Le casse tête cette semaine chez Lajemy est: j'aurai aimé être...
J’aurai aimé être écrivain. Quelqu’un d’exceptionnel, dont le succès éclate dès le premier roman. Pas ce galère, ni de doute. Qu’à l’âge de dix huit ans on ait découvert que j’étais géniale, que j’avais déjà tout saisi, tout vécu d’instinct.
Que ma sensibilité égale celle de Françoise Sagan ou d’Amélie Nothomb. Un côté snob et léger ou totalement déjanté. Qui vend des milliers d’exemplaires et qu’on adore et qui dédicace pendant des heures, à tour de bras dans les salons. Traduite dans plusieurs langues et préfacée par PPDA ou Philippe Besson, des types qui vendent plutôt bien eux aussi. Intellos du juste milieu, pas trop rasoirs, entre Modiano et Marc Lévy.
Pour ça il faut du talent, bien sûr, et connaître quelqu’un, qui connaît quelqu’un qui connaît quelqu’un… Je n’en démords pas, faut des relations, faut de l’influence.
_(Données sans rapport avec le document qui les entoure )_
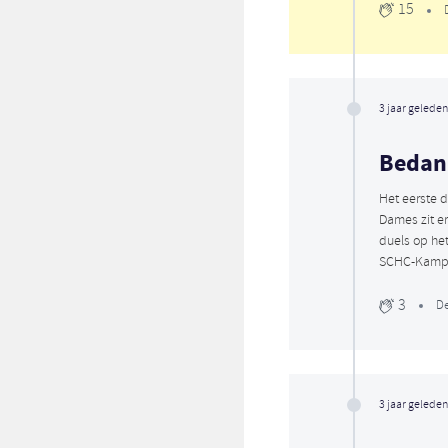
15
3 jaar geleden
Bedan
Het eerste 
Dames zit er
duels op h
SCHC-Kampo
3
De
3 jaar geleden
Pour faire éditer de plates histoires d’amour. Et ça me rassure de le croire, j’ai l’air moins bête, moins nulle. On bien il faut vivre des événements passionnants, un peu graveleux, un viol un inceste, une catastrophe. Il faut avoir survécu à la guerre, à la famine, à la misère. Etre marqué, blessé, entamé, à vie.
Ou alors, le génie consiste à créer un univers à la JK Rowlings et son apprenti sorcier de Poudlard. Ou une atmosphère de bonnes femmes. Katherine Pancol, elle sait faire. Pancol c’est cool, ces petites nanas qui aiment et qui doutent et qui se trouvent godiches face à des princes super charmants. Ou bien si on préfère, écrire des polars, bien psychologiques, bien noirs, sanglants, haletants. Il faut se faire peur pour faire peur.
Tout ça pour dire que moi, avec ma vie bien réglée, lever le matin à 6 h 30, nourrir les chats, emporter la liste des courses pour après le boulot, boulot, courses, repassage, repas du soir en famille et télé, j’ai une vie exaltante. Et que j’envisage le Goncourt avec un bouquin dont le titre serait : « J’ai entendu du bruit chez le voisin du quatrième ». Je peux toujours espérer, ça ne mange pas de pain. Qui ne tente rien, n’a rien.